The screening of ten isolates of potato-associated fungi, originally recovered from apparently healthy potato stems and tubers, for their capacity to inhibit the mycelial growth of three Fusarium species, to lower Fusarium wilt and to enhance plant growth and production led to the selection of four promising biocontrol agents useful for Fusarium wilt control. Thus, the results from the current study revealed that healthy potato plants may be targeted and explored as potential source of biocontrol agents active against Fusarium wilt in addition to their Fusarium dry rot suppressive effects as demonstrated in our previous study.
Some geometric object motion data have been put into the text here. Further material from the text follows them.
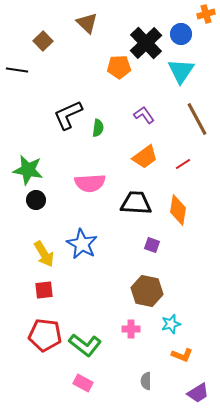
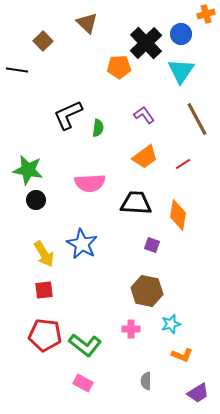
orange diamond: moved 5 px down
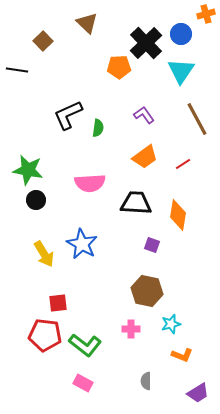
red square: moved 14 px right, 13 px down
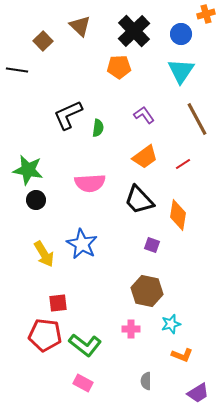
brown triangle: moved 7 px left, 3 px down
black cross: moved 12 px left, 12 px up
black trapezoid: moved 3 px right, 3 px up; rotated 136 degrees counterclockwise
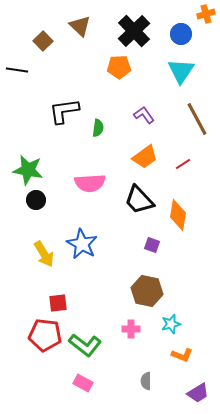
black L-shape: moved 4 px left, 4 px up; rotated 16 degrees clockwise
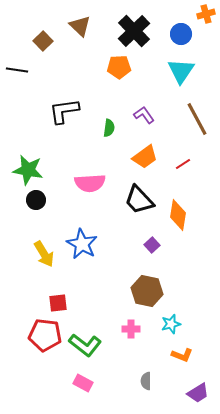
green semicircle: moved 11 px right
purple square: rotated 28 degrees clockwise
The most efficient isolates identified as A. niger, A. flavus, P. chrysogenum, and P. polonicum will be further studied to elucidate the antifungal activity of their extracellular metabolites against the four Fusarium species responsible for these both diseases based on in vitro and in vivo trials.

Acknowledgements

This work was funded by the Ministry of Higher Education and Scientific Research of Tunisia through the funding allocated to the research unit UR13AGR09-Integrated Horticultural Production in the Tunisian Centre-East, the Regional Centre of Research in Horticulture and Organic Agriculture (CRRHAB). Sincere gratitude goes to all the staff of CRRHAB for their welcome and pleasant working conditions.